Desde entonces, las mujeres han podido colocar en la mirada pública mundial la situación jurídica y cultural que se deriva de su condición, y en particular la violencia como una forma de violación a sus derechos humanos. Considerada desde el Código Napoleónico como un problema del ámbito privado, la violencia ha sido presentada por el movimiento feminista como un grave problema social a nivel mundial, de índole pública, con repercusiones en la salud física y emotiva, en la economía y en el desempeño político, cultural, artístico y educativo de las mujeres, por lo que es necesario prevenirlo, erradicarlo y sancionarlo.

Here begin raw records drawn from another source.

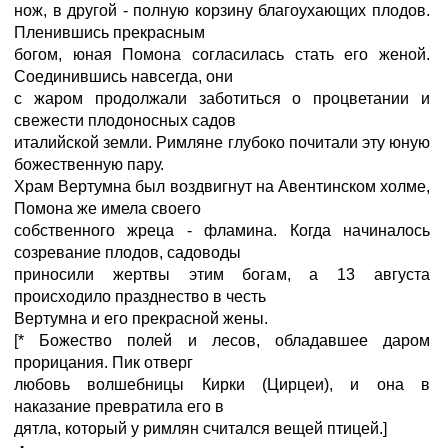
нож, в другой - полную корзину благоухающих плодов.
Пленившись прекрасным
богом, юная Помона согласилась стать его женой.
Соединившись навсегда, они
с жаром продолжали заботиться о процветании и
свежести плодоносных садов
италийской земли. Римляне глубоко почитали эту юную
божественную пару.
Храм Вертумна был воздвигнут на Авентинском холме,
Помона же имела своего
собственного жреца - фламина. Когда начиналось
созревание плодов, садоводы
приносили жертвы этим богам, а 13 августа
происходило празднество в честь
Вертумна и его прекрасной жены.
[* Божество полей и лесов, обладавшее даром
прорицания. Пик отверг
любовь волшебницы Кирки (Цирцеи), и она в
наказание превратила его в
дятла, который у римлян считался вещей птицей.]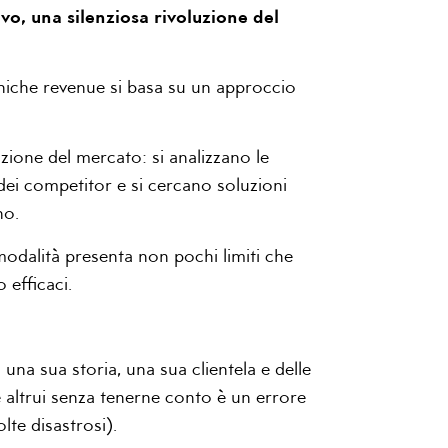
vo, una silenziosa rivoluzione del
cniche revenue si basa su un approccio
ione del mercato: si analizzano le
dei competitor e si cercano soluzioni
no.
odalità presenta non pochi limiti che
 efficaci.
una sua storia, una sua clientela e delle
ie altrui senza tenerne conto è un errore
lte disastrosi).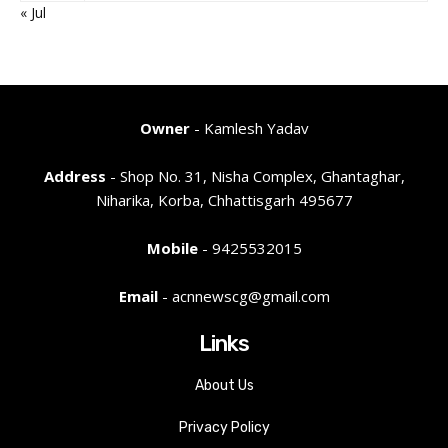
« Jul
Owner
- Kamlesh Yadav
Address
- Shop No. 31, Nisha Complex, Ghantaghar,
Niharika, Korba, Chhattisgarh 495677
Mobile
- 9425532015
Email
- acnnewscg@gmail.com
Links
About Us
Privacy Policy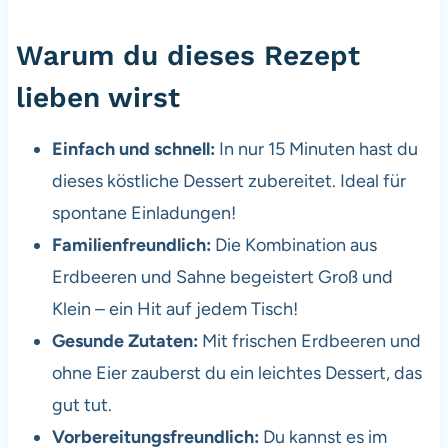
Warum du dieses Rezept
lieben wirst
Einfach und schnell:
In nur 15 Minuten hast du
dieses köstliche Dessert zubereitet. Ideal für
spontane Einladungen!
Familienfreundlich:
Die Kombination aus
Erdbeeren und Sahne begeistert Groß und
Klein – ein Hit auf jedem Tisch!
Gesunde Zutaten:
Mit frischen Erdbeeren und
ohne Eier zauberst du ein leichtes Dessert, das
gut tut.
Vorbereitungsfreundlich:
Du kannst es im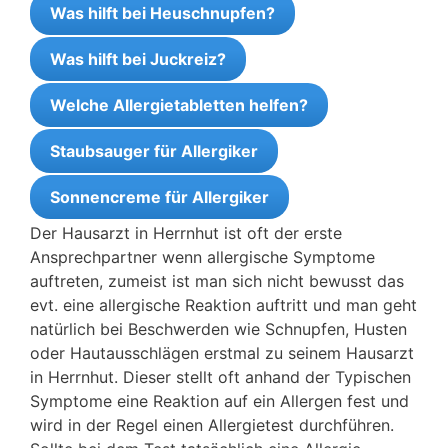
Was hilft bei Heuschnupfen?
Was hilft bei Juckreiz?
Welche Allergietabletten helfen?
Staubsauger für Allergiker
Sonnencreme für Allergiker
Der Hausarzt in Herrnhut ist oft der erste
Ansprechpartner wenn allergische Symptome
auftreten, zumeist ist man sich nicht bewusst das
evt. eine allergische Reaktion auftritt und man geht
natürlich bei Beschwerden wie Schnupfen, Husten
oder Hautausschlägen erstmal zu seinem Hausarzt
in Herrnhut. Dieser stellt oft anhand der Typischen
Symptome eine Reaktion auf ein Allergen fest und
wird in der Regel einen Allergietest durchführen.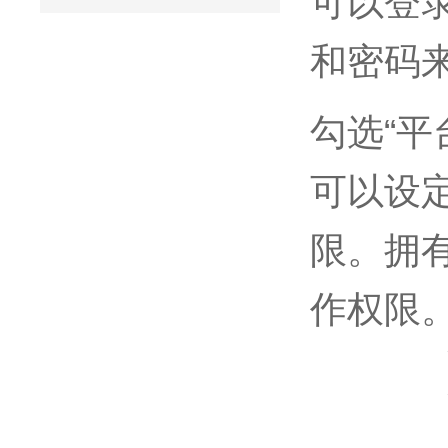
可以登
和密码
勾选“
可以设
限。拥
作权限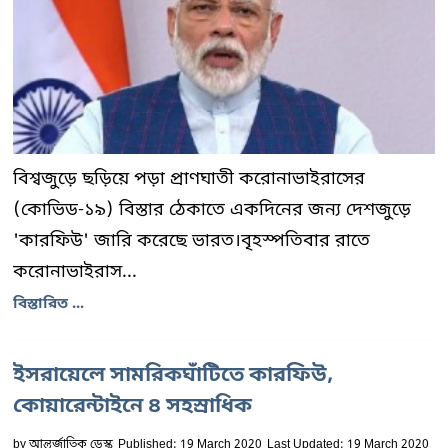
বিশ্বজুড়ে ছড়িয়ে পড়া প্রাণঘাতী করোনাভাইরাসের
(কোভিড-১৯) বিস্তার ঠেকাতে একদিনের জন্য দেশজুড়ে
'কারফিউ' জারি করেছে ভারত।বৃহস্পতিবার রাতে
করোনাভাইরাস...
বিস্তারিত ...
ইসরায়েলে সামরিকঘাঁটিতে কারফিউ,
কোয়ারেন্টাইনে ৪ সহস্রাধিক
by
আন্তর্জাতিক ডেস্ক
Published: 19 March 2020
Last Updated: 19 March 2020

Por la incidencia de la violencia contra las mujeres, y la nula capacidad/voluntad de detenerla, durante los últimos veinte años se ha intentado evaluar la efectividad de los instrumentos y mecanismos de aplicación de los derechos humanos, en la perspectiva de su reformulación, para que cumplan con salvaguardar los derechos fundamentales de toda la humanidad.
Centroamérica y México constituyen una de las zonas más violentas del mundo contra las mujeres. Desde 2000, Guatemala y México han cambiado el patrón mundial de análisis de los asesinatos de mujeres, llegando a la formulación del delito de femicidio (o feminicidio):[2] es decir esa práctica delictiva que lleva la violencia contra el cuerpo y la vida de las mujeres hasta el asesinato, y que no tiene otro móvil que la condición de mujer de la víctima, en las familias, en las calles, en los lugares de trabajo, en particular en las zonas de trabajo no protegido y de mano de obra migrante (maquilas) y auspiciado por el ejercicio del encubrimiento y la impunidad por parte de las autoridades judiciales.

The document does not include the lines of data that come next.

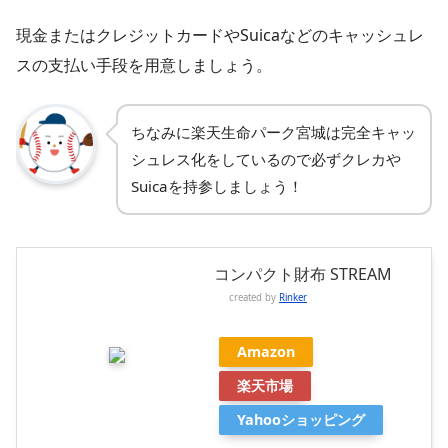
現金またはクレジットカードやSuicaなどのキャッシュレ
スの支払い手段を用意しましょう。
ちなみに楽天生命パーク宮城は完全キャッ
シュレス化をしているので必ずクレカや
Suicaを持参しましょう！
コンパクト財布 STREAM
created by
Rinker
Amazon
楽天市場
Yahooショッピング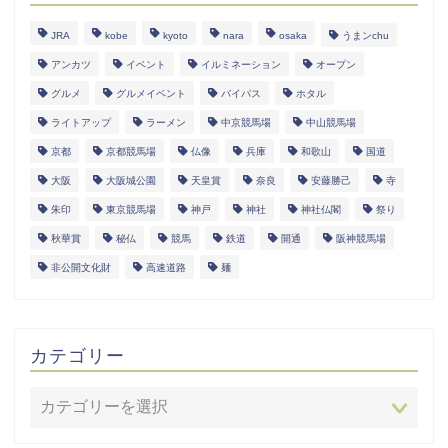
JRA
kobe
kyoto
nara
osaka
うまンchu
アンカツ
イベント
イルミネーション
オープン
グルメ
グルメイベント
バイパス
ホタル
ライトアップ
ラーメン
中京競馬場
中山競馬場
京都
京都競馬場
仏像
兵庫
和歌山
国道
大阪
大阪城公園
天皇賞
奈良
安藤勝己
寺
朱印
東京競馬場
神戸
神社
神社仏閣
祭り
秋華賞
秘仏
競馬
鉄道
開通
阪神競馬場
非公開文化財
高速道路
麺
カテゴリー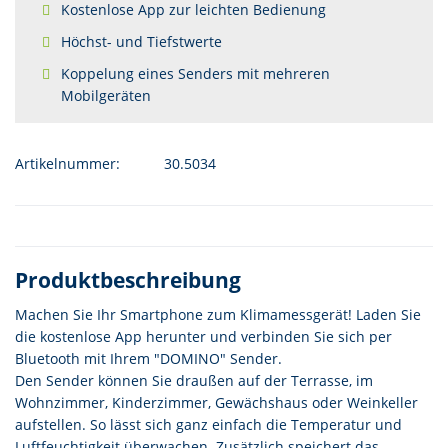
Kostenlose App zur leichten Bedienung
Höchst- und Tiefstwerte
Koppelung eines Senders mit mehreren
Mobilgeräten
Artikelnummer:
30.5034
Produktbeschreibung
Machen Sie Ihr Smartphone zum Klimamessgerät! Laden Sie
die kostenlose App herunter und verbinden Sie sich per
Bluetooth mit Ihrem "DOMINO" Sender.
Den Sender können Sie draußen auf der Terrasse, im
Wohnzimmer, Kinderzimmer, Gewächshaus oder Weinkeller
aufstellen. So lässt sich ganz einfach die Temperatur und
Luftfeuchtigkeit überwachen. Zusätzlich speichert das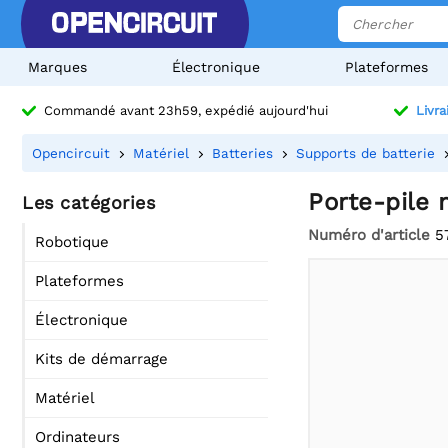
Marques
Électronique
Plateformes
Commandé avant 23h59, expédié aujourd'hui
Livra
Opencircuit
Matériel
Batteries
Supports de batterie
Porte-pile 
Les catégories
Numéro d'article
5
Robotique
Plateformes
Électronique
Kits de démarrage
Matériel
Ordinateurs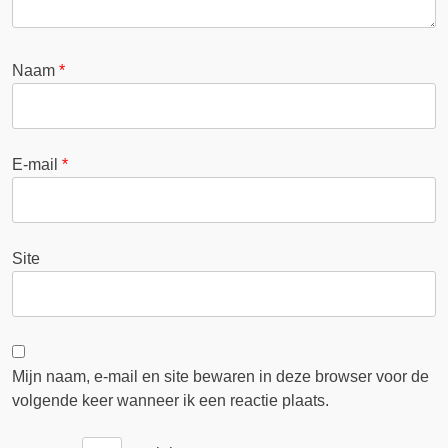
Naam
*
E-mail
*
Site
Mijn naam, e-mail en site bewaren in deze browser voor de
volgende keer wanneer ik een reactie plaats.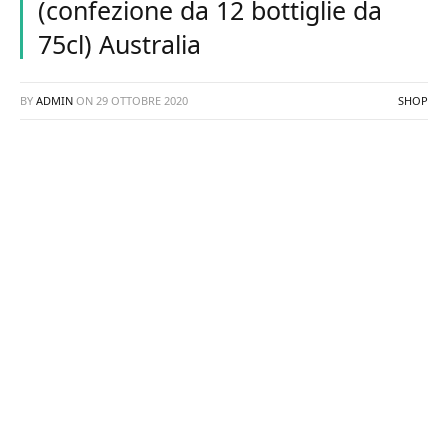
(confezione da 12 bottiglie da
75cl) Australia
BY
ADMIN
ON
29 OTTOBRE 2020
SHOP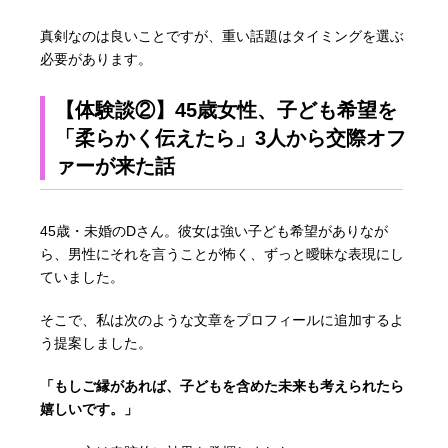
真剣なのは良いことですが、重い話題はタイミングを選ぶ
必要があります。
【体験談②】45歳女性、子ども希望を
「柔らかく伝えたら」3人から交際オフ
ァーが来た話
45歳・未婚のDさん。彼女は強い子ども希望がありなが
ら、男性にそれを言うことが怖く、ずっと曖昧な表現にし
ていました。
そこで、私は次のような文章をプロフィールに追加するよ
う提案しました。
「もしご縁があれば、子どもを含めた未来も考えられたら
嬉しいです。」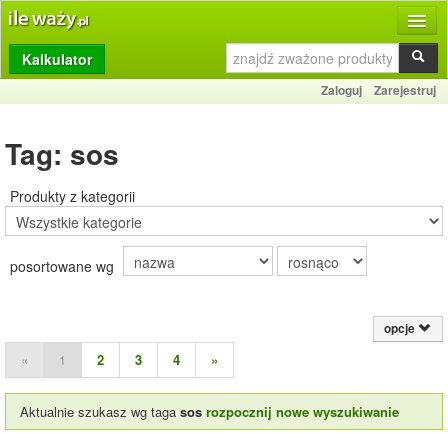
Kalkulator
Produkty
Zaloguj
Zarejestruj
Dziennik
Tag: sos
Przelicznik
Porównywarka
Produkty z kategorii
Porady
posortowane wg
Słownik
O stronie
opcje
Kontakt
«
1
2
3
4
»
Aktualnie szukasz wg taga
sos
rozpocznij nowe wyszukiwanie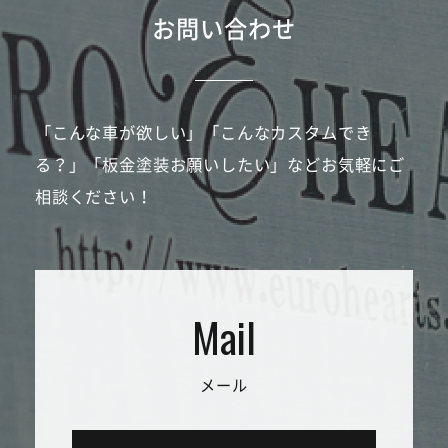
お問い合わせ
「こんな車が欲しい」「こんなカスタムでき
る？」「板金塗装お願いしたい」などお気軽にご
相談ください！
メール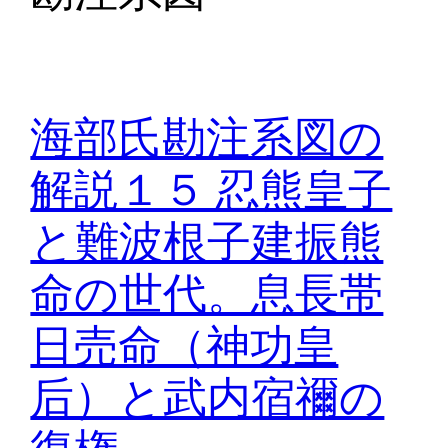
海部氏勘注系図の
解説１５ 忍熊皇子
と難波根子建振熊
命の世代。息長帯
日売命（神功皇
后）と武内宿禰の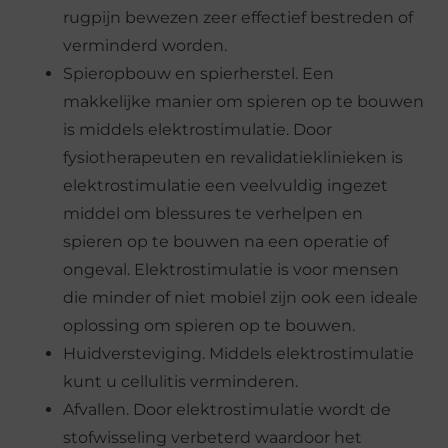
rugpijn bewezen zeer effectief bestreden of
verminderd worden.
Spieropbouw en spierherstel. Een
makkelijke manier om spieren op te bouwen
is middels elektrostimulatie. Door
fysiotherapeuten en revalidatieklinieken is
elektrostimulatie een veelvuldig ingezet
middel om blessures te verhelpen en
spieren op te bouwen na een operatie of
ongeval. Elektrostimulatie is voor mensen
die minder of niet mobiel zijn ook een ideale
oplossing om spieren op te bouwen.
Huidversteviging. Middels elektrostimulatie
kunt u cellulitis verminderen.
Afvallen. Door elektrostimulatie wordt de
stofwisseling verbeterd waardoor het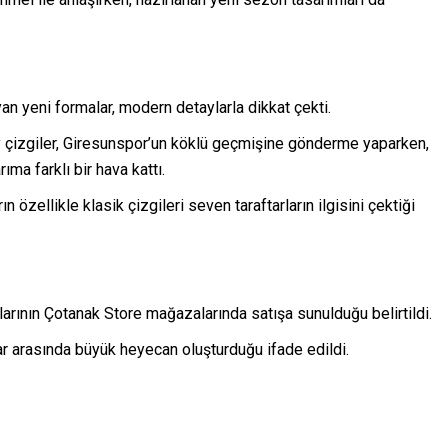
an yeni formalar, modern detaylarla dikkat çekti.
y çizgiler, Giresunspor’un köklü geçmişine gönderme yaparken,
ma farklı bir hava kattı.
özellikle klasik çizgileri seven taraftarların ilgisini çektiği
arının Çotanak Store mağazalarında satışa sunulduğu belirtildi.
lar arasında büyük heyecan oluşturduğu ifade edildi.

Sin llegar al asesinato, la violación sexual es un crimen muy denunciado al cual casi no se le da seguimiento. En Nicaragua las feministas han planteado la existencia de un “femicidio de estado”, que se sostiene en la prohibición del aborto terapéutico y la inacción policial frente a los asesinatos de mujeres. El narcotráfico y la delincuencia organizada compiten con el estado en la situación de inseguridad de las mujeres, no poniendo límites al abuso contra sus cuerpos, y en ocasiones imponiendo a través de la violencia los patrones de género del mundo occidental a pueblos originarios, como lo hacen con los guarijíos de Chihuahua, que mantienen relaciones más igualitarias entre mujeres y hombres. Inútil subrayar que la relación entre denuncias y persecución del delito hasta encontrar el victimario para poder reeducarlo es vergonzosamente baja, lo cual predispone a las mujeres para sentirse víctimas de todo el sistema y no sólo de un delito.

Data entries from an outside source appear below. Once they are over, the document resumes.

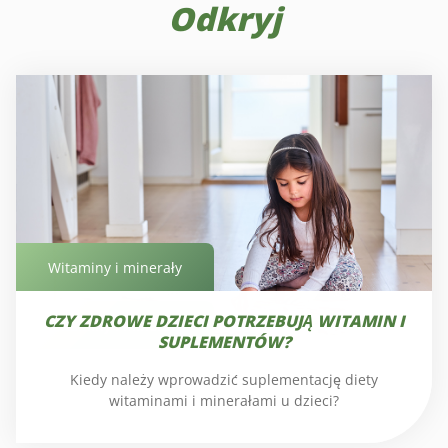
Odkryj
Witaminy i minerały
CZY ZDROWE DZIECI POTRZEBUJĄ WITAMIN I
Witaminy i minerały
SUPLEMENTÓW?
Kiedy należy wprowadzić suplementację diety
witaminami i minerałami u dzieci?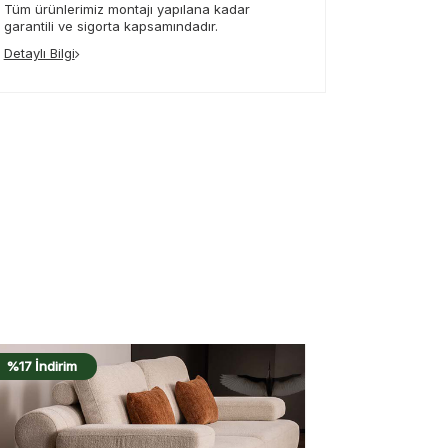
Tüm ürünlerimiz montajı yapılana kadar
garantili ve sigorta kapsamındadır.
Detaylı Bilgi
%17 İndirim
%17 İndirim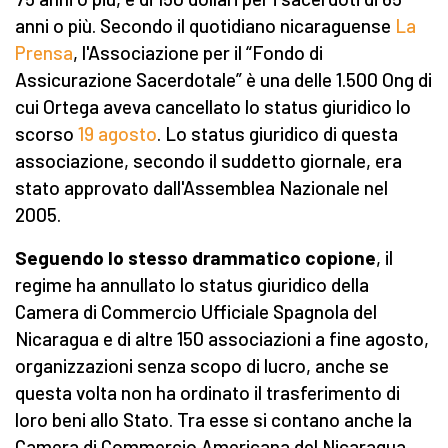
anni o più. Secondo il quotidiano nicaraguense
La
Prensa
, l'Associazione per il “Fondo di
Assicurazione Sacerdotale” è una
delle 1.500 Ong di
cui Ortega aveva cancellato lo status giuridico lo
scorso
19 agosto
. Lo status giuridico di questa
associazione, secondo il suddetto giornale, era
stato approvato dall'Assemblea Nazionale nel
2005.
Seguendo lo stesso drammatico copione
, il
regime ha annullato lo status giuridico della
Camera di Commercio Ufficiale Spagnola del
Nicaragua e di altre 150 associazioni a fine agosto,
organizzazioni senza scopo di lucro, anche se
questa volta non ha ordinato il trasferimento di
loro beni allo Stato. Tra esse si contano anche la
Camera di Commercio Americana del Nicaragua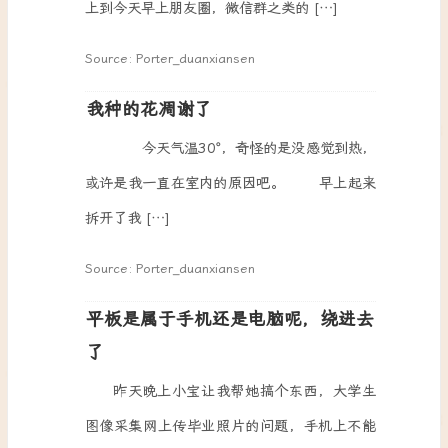
上到今天早上朋友圈，微信群之类的 […]
Source: Porter_duanxiansen
我种的花凋谢了
今天气温30°，奇怪的是没感觉到热，
或许是我一直在室内的原因吧。 早上起来
拆开了我 […]
Source: Porter_duanxiansen
平板是属于手机还是电脑呢，绕进去
了
昨天晚上小宝让我帮她搞个东西，大学生
图像采集网上传毕业照片的问题，手机上不能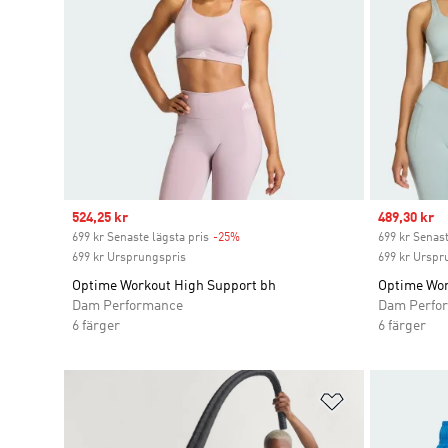
Sale price
524,25 kr
Sale price
489,30 kr
699 kr Senaste lägsta pris
-25%
Discount
699 kr Senast
699 kr Ursprungspris
699 kr Urspr
Optime Workout High Support bh
Optime Wor
Dam Performance
Dam Perfo
6 färger
6 färger
Lägg till på ö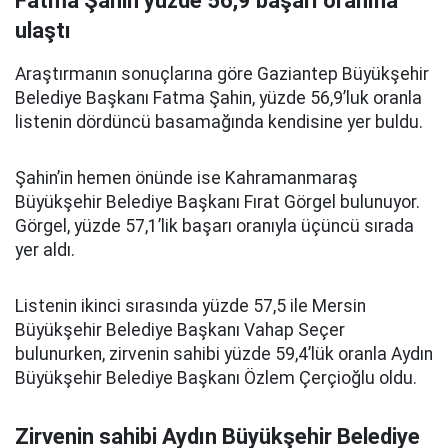
Fatma Şahin yüzde 56,9 başarı oranına
ulaştı
Araştırmanın sonuçlarına göre Gaziantep Büyükşehir
Belediye Başkanı Fatma Şahin, yüzde 56,9’luk oranla
listenin dördüncü basamağında kendisine yer buldu.
Şahin’in hemen önünde ise Kahramanmaraş
Büyükşehir Belediye Başkanı Fırat Görgel bulunuyor.
Görgel, yüzde 57,1’lik başarı oranıyla üçüncü sırada
yer aldı.
Listenin ikinci sırasında yüzde 57,5 ile Mersin
Büyükşehir Belediye Başkanı Vahap Seçer
bulunurken, zirvenin sahibi yüzde 59,4’lük oranla Aydın
Büyükşehir Belediye Başkanı Özlem Çerçioğlu oldu.
Zirvenin sahibi Aydın Büyükşehir Belediye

Cuando la mayoría absoluta de los países del mundo recogen en sus Constituciones el principio de igualdad entre mujeres y hombres, el análisis de la posición económica, jurídica, educativa, deportiva, alimentaria, religiosa, sexual, sanitaria, revela la persistencia de la discriminación y el repunte de la violencia contra las mujeres, tanto en situaciones conocidas como en las nuevas condiciones propiciadas por la migración masiva de los países más poblados, menos ricos o con peor redistribución de la riqueza hacia Estados Unidos, Canadá, Europa y Japón. Nuevas formas de explotación del trabajo sexual, de los cuidados domésticos y sanitarios, del cultivo de la tierra, del turismo como catalizador de formas de explotación del cuerpo y los servicios de las mujeres, y una violenta distribución de edad entre las poblaciones residuales (viejas y niñas) y migrantes (jóvenes) se manifiestan cada día.
En México, en Centroamérica y en el resto del mundo, cómo lo detallará ahora mi colega Mariana Berlanga, el femicidio, o femicidio, evidencia que la igualdad teóricamente alcanzada no limita la desigualdad de hecho para acceder a la justicia, por lo que una vida libre de discriminaciones sigue siendo un objetivo inalcanzable para la mayoría de las mujeres del mundo. En México, catorce estados consideran un atenuante de homicidio la infidelidad conyugal de la esposa y su asesinato está penado en los estados de Michoacán, Campeche y Tamaulipas con menos cárcel que el robo de una cabeza de ganado. Paralelamente, durante 2009, en 18 estados se han llevado a cabo reformas para “proteger la vida desde el momento de la concepción”, un eufemismo que disfraza la voluntad de control de la fecundidad femenina por parte de instituciones patriarcales, hasta impedirle tomar una decisión libre sobre su cuerpo. En nombre de interpretaciones de la ley que diferencian los delitos entre espontáneos y premeditados, al hombre que asesina a su esposa en un ataque de furia se le condena a penas mínimas, mientras una esposa que mata al marido que la golpeó durante décadas se le condena al máximo de la pena. Igualmente la ley nunca toma en consideración las condiciones objetivas a las que somete el miedo a la violencia masculina, cuando una mujer acompaña a un familiar masculino en la comisión de un delito.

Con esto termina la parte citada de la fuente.